The dilemma with this is that if RA becomes routine practice, then how will future generations be trained on traditional techniques, and should robotic surgery be part of the standardized curriculum [44]. Intraoperative neuromonitoring, which is used to assess neurological injury in spine surgery, is a valuable tool that has been implemented as routine practice in many places [45]. When neuromonitoring alerts occur, checklists are commonly used to assess the patient and ensure that the team takes systematic and standardized actions to maintain patient safety [46]. Similarly, to address robotic system malfunction, it would be useful to develop checklists and standardized work processes to reduce variability, improve team work and patient safety [43]. Detailed reporting of major robotic complications within the literature is necessary to allow us to tackle challenges, standardize workflow and improve care. Considering the limited evidence of clinical improvement with robotics in spine deformity, as well as the implementation challenges, it is important that the cost–benefit analysis is carefully assessed.

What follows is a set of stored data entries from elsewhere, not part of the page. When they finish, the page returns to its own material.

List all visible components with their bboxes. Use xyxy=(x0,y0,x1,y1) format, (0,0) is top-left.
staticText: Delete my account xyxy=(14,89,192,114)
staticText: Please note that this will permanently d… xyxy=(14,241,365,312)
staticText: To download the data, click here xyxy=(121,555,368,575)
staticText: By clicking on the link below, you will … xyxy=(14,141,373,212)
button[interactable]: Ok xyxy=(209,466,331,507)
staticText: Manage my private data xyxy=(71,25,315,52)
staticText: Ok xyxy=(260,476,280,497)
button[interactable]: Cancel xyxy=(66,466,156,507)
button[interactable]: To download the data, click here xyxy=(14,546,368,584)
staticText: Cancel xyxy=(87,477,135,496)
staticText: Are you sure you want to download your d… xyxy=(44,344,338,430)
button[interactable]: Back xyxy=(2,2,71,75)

To our knowledge, this study is the first systematic review to assess the role of robotics in scoliosis specifically. Moreover, it is the first systematic review comparing RA to both NS and CF. With a total 14 forest plots, this review assesses a wide range of operative and postoperative outcomes. Despite these strengths, our study is not without limitations. This study is based on a total of 10 studies only most of which are retrospective in nature. Study heterogeneity exists, particularly with regards to surgical technique and type of robot used. It would also be useful for future studies to assess the cause of revision surgery and neurological complications in RA and NS as data from current studies is limited. This paper supports previous claims that RA and NS are superior to CF in accuracy but fails to show significant clinical benefits [33]. Moving forwards, it is important to consider performing larger prospective trials assessing the role of robotics in scoliosis correction, as well as cost and training repercussions [33].

Conclusion

In scoliosis, RA surgery offers greater pedicle screw insertion accuracy than NS and CF however, RA operation durations are significantly longer. Intraoperative and postoperative outcomes are comparable between the groups. Larger trials looking at RA in scoliosis correction are needed to help clarify the relationship between these technologies, especially with regards to scoliosis. It is important to acknowledge the pros and cons of RA surgery and consider the role of this technology in future practice and surgical training.